Triumph Motorcycles has recorded a turnover of Rs 3,756 crores worldwide, marking an increase of 7.6 percent over their turnover for 2011-2012. This comes on the back of glowing sales, 52,089 bikes sold for the financial year July 2012–June 2013, breaching the 50,000 sales barrier for the first time.
However, Triumph has posted an operational loss of Rs 917 lakhs, after making a profit of Rs 160 crores through 2012, due to the famous British company having pumped in major investments towards ambitious overseas expansions, including for their India operations, and also because of a negative impact they have been forced to absorb over fluctuating currency exchange rates this year.
Motorcycle markets in the Asia-Pacific zone are forecasted to accelerate at almost 7 percent a year by 2015, bringing these all-important markets up to Rs 2,36,409 crores, in comparison to smaller EU region market, predicted to nudge Rs 93,218 crores by 2015.
Triumph wants to cash in on and ride the wave in this shifting market scenario, due to which the company output 61 percent of its overall annual turnover from three factories operational in Thailand.
So, globally, it’s safe to state the motorcycle industry will continue to benefit from a rising demand in Asia-Pacific, where motorcycles are looked at as an effective transportation solution in booming and emerging markets like China and India.

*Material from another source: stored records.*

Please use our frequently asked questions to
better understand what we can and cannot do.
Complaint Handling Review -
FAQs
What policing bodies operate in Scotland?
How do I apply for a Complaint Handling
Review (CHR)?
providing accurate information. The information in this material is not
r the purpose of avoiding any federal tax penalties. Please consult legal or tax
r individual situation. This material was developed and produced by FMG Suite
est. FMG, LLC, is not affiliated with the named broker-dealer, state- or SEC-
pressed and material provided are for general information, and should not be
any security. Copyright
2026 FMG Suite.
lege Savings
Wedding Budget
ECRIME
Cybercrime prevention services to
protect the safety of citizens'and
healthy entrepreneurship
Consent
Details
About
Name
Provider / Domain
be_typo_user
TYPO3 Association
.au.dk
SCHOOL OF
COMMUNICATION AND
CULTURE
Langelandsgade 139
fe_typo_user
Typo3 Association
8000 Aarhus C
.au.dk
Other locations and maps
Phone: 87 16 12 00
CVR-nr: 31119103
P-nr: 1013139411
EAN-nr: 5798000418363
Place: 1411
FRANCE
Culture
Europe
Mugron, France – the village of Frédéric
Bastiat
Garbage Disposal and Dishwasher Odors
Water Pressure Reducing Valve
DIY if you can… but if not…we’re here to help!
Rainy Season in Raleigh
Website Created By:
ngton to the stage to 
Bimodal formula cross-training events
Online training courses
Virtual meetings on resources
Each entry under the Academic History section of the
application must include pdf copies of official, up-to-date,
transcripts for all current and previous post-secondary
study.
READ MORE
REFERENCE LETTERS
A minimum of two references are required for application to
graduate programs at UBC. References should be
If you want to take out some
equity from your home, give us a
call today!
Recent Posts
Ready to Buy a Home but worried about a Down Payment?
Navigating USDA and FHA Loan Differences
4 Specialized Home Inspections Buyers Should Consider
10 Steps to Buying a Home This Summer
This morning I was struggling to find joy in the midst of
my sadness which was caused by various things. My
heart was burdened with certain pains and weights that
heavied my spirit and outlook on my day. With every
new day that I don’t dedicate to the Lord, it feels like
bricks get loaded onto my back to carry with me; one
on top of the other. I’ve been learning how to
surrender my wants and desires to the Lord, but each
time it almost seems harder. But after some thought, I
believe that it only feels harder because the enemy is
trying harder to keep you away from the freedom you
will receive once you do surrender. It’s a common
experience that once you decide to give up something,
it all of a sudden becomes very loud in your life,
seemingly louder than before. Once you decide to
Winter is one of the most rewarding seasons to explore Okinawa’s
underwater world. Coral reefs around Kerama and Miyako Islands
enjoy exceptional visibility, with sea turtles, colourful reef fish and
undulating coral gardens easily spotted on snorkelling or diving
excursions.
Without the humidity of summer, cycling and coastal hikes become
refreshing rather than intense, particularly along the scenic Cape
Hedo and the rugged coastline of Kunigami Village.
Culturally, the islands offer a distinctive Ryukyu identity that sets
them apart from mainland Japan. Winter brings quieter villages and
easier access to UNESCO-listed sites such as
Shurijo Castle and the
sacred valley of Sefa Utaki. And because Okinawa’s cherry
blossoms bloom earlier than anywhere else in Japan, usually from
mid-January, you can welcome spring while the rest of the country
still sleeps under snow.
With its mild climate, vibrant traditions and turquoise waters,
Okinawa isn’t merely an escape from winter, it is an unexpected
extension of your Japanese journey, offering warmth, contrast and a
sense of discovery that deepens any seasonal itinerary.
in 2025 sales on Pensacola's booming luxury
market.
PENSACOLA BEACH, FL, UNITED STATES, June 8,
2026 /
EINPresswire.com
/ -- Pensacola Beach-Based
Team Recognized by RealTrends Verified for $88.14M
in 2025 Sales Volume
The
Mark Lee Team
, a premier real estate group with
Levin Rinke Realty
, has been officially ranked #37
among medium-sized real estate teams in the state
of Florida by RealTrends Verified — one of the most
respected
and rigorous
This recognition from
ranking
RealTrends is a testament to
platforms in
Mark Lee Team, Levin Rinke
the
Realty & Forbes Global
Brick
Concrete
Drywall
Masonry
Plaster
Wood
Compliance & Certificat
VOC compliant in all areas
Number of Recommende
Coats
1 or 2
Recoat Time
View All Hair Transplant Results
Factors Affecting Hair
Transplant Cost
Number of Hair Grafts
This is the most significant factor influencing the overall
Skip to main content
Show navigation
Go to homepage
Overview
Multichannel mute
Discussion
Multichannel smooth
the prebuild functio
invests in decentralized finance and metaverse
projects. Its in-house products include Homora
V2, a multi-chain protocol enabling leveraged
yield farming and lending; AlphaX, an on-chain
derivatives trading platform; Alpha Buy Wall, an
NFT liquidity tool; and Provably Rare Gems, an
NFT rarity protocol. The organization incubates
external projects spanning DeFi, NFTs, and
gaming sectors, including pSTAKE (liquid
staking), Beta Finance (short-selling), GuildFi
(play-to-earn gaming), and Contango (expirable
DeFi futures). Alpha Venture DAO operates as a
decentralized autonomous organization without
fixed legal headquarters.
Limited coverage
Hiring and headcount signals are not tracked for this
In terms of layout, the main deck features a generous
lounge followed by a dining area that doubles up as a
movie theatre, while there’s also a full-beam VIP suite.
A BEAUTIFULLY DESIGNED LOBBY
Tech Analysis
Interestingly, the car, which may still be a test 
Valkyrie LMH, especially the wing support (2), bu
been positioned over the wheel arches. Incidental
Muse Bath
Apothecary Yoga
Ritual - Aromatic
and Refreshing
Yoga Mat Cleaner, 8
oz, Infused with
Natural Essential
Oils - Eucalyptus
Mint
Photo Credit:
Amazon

Earlier this year Triumph opened an assembly plant in Brazil, where they registered a market share of 3.4 percent in the same fiscal, and another plant in Manesar, India, where they eventually plan to manufacture small capacity, approximately 250cc bikes to start with, in order to extend their worldwide market share by tapping into higher volumes, lower capacity motorcycles, riding the boom in important emerging markets.